What you are asked to do:
Only one stretch of the data below is needed: the line with "Alice in Wonderland is among the most used" through the last line. Output it exactly and drop the pictures.

Records for this task:
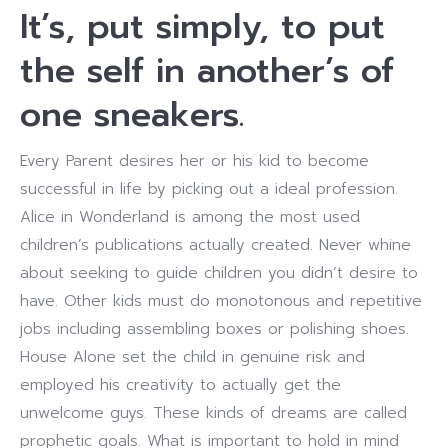
It’s, put simply, to put
the self in another’s of
one sneakers.
Every Parent desires her or his kid to become
successful in life by picking out a ideal profession.
Alice in Wonderland is among the most used
children’s publications actually created. Never whine
about seeking to guide children you didn’t desire to
have. Other kids must do monotonous and repetitive
jobs including assembling boxes or polishing shoes.
House Alone set the child in genuine risk and
employed his creativity to actually get the
unwelcome guys. These kinds of dreams are called
prophetic goals. What is important to hold in mind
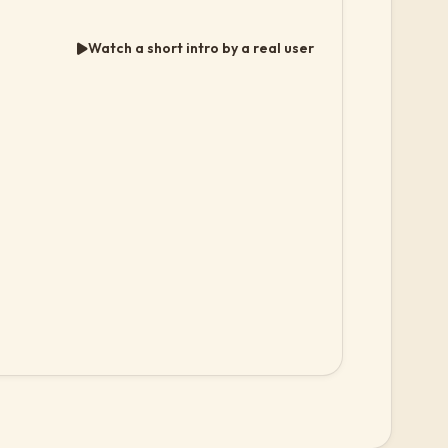
Watch a short intro by a real user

Worked solution:
Alice in Wonderland is among the most used
children’s publications actually created. Never whine
about seeking to guide children you didn’t desire to
have. Other kids must do monotonous and repetitive
jobs including assembling boxes or polishing shoes.
House Alone set the child in genuine risk and
employed his creativity to actually get the
unwelcome guys. These kinds of dreams are called
prophetic goals. What is important to hold in mind
Watch a short intro by a real user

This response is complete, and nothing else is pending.